(DATA FOR REVIEW):
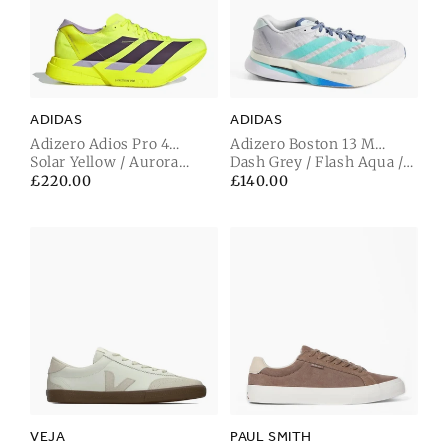
ADIDAS
ADIDAS
Adizero Adios Pro 4
Adizero Boston 13 M
Trainer
Solar Yellow / Aurora
Trainer
Dash Grey / Flash Aqua /
Plum / Powder Plum
Halo Mint
Regular
£220.00
Regular
£140.00
price
price
VEJA
PAUL SMITH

(PROBLEM REQUIREMENTS):
Lines from the one holding "Dash Grey / Flash Aqua /" to the last line of the records: return these exactly, and only these.

(RESPONSE FOR THIS EXERCISE):
Dash Grey / Flash Aqua /
Plum / Powder Plum
Halo Mint
Regular
£220.00
Regular
£140.00
price
price
VEJA
PAUL SMITH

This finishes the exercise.